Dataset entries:
——————————

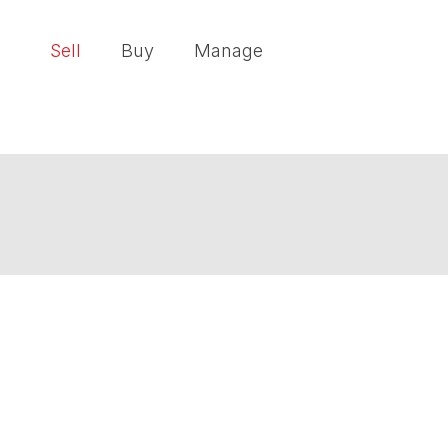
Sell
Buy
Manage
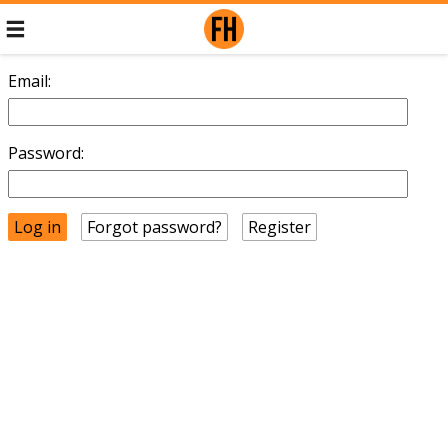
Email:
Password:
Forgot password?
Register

——————————

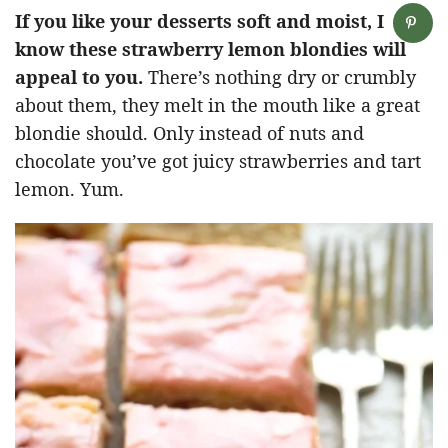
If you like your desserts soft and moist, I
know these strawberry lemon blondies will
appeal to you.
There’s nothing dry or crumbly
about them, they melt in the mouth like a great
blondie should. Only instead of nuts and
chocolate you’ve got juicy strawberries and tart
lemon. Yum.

——————————

Action item → Look back at the data above. Transcribe exactly the lines starting at the line that contains "know these strawberry lemon blondies will" and ending at the line that contains "lemon. Yum.".

Response below →
know these strawberry lemon blondies will
appeal to you.
There’s nothing dry or crumbly
about them, they melt in the mouth like a great
blondie should. Only instead of nuts and
chocolate you’ve got juicy strawberries and tart
lemon. Yum.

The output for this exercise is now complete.